New York City will host the 50th anniversary of the Stonewall Riots and a half-century of LGBTQIA liberation on Friday, June 28, 2019. Many tourists have been joining New Yorkers and attending the numerous activities the city has prepared for them for the commemoration of Pride Month.

Back in the 60’s, homosexuality was prohibited largely in the United States. However, the closure of that decade would change the lives of many. Late June in 1969, the police department attacked the Stonewall Inn, a gay bar in New York City, which was very trendy at that time. On June 28, 1969, people started protesting and engaging in violent behaviors for the next six days in the reaction to the previous attacks.

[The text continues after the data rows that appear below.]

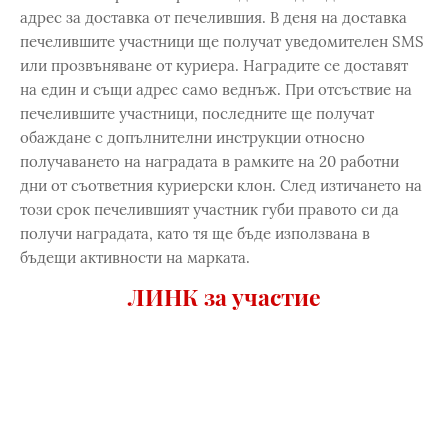
адрес за доставка от печелившия. В деня на доставка
печелившите участници ще получат уведомителен SMS
или прозвъняване от куриера. Наградите се доставят
на един и същи адрес само веднъж. При отсъствие на
печелившите участници, последните ще получат
обаждане с допълнителни инструкции относно
получаването на наградата в рамките на 20 работни
дни от съответния куриерски клон. След изтичането на
този срок печелившият участник губи правото си да
получи наградата, като тя ще бъде използвана в
бъдещи активности на марката.
ЛИНК за участие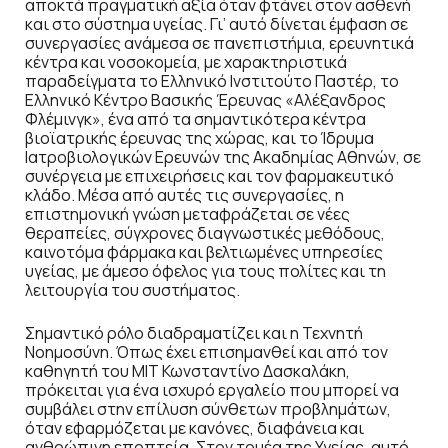
αποκτά πραγματική αξία όταν φτάνει στον ασθενή
και στο σύστημα υγείας. Γι’ αυτό δίνεται έμφαση σε
συνεργασίες ανάμεσα σε πανεπιστήμια, ερευνητικά
κέντρα και νοσοκομεία, με χαρακτηριστικά
παραδείγματα το Ελληνικό Ινστιτούτο Παστέρ, το
Ελληνικό Κέντρο Βασικής Έρευνας «Αλέξανδρος
Φλέμινγκ», ένα από τα σημαντικότερα κέντρα
βιοϊατρικής έρευνας της χώρας, και το Ίδρυμα
Ιατροβιολογικών Ερευνών της Ακαδημίας Αθηνών, σε
συνέργεια με επιχειρήσεις και τον φαρμακευτικό
κλάδο. Μέσα από αυτές τις συνεργασίες, η
επιστημονική γνώση μεταφράζεται σε νέες
θεραπείες, σύγχρονες διαγνωστικές μεθόδους,
καινοτόμα φάρμακα και βελτιωμένες υπηρεσίες
υγείας, με άμεσο όφελος για τους πολίτες και τη
λειτουργία του συστήματος.
Σημαντικό ρόλο διαδραματίζει και η Τεχνητή
Νοημοσύνη. Όπως έχει επισημανθεί και από τον
καθηγητή του MIT Κωνσταντίνο Δασκαλάκη,
πρόκειται για ένα ισχυρό εργαλείο που μπορεί να
συμβάλει στην επίλυση σύνθετων προβλημάτων,
όταν εφαρμόζεται με κανόνες, διαφάνεια και
ανθρώπινη εποπτεία. Στον τομέα της Υγείας, αυτό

These disturbances marked the beginning of a new era for the LGBTQIA society in America and around the globe. This will mean outsiders would have to respect them and recognize them as a community.

To learn more visits PBS Stonewall website.

This year’s Stonewall commemoration will take place on Friday, June 28, 2019, from 6-9p.m., @Christopher Park, 38-64 Christopher Street, New York, NY 10014. This will be a free-ticket event. Do not miss it. Come and make your voice heard!

Here is a timeline pre and post the Stonewall Uprising:

1924: the first legal gay rights organization, The Society for Human Rights is created by Henry Gerber in Chicago.

1950: activist Harry Hay founds The Mattachine Society, one of the first sustained gay rights groups in America, which focuses on social acceptance and other support for homosexuals.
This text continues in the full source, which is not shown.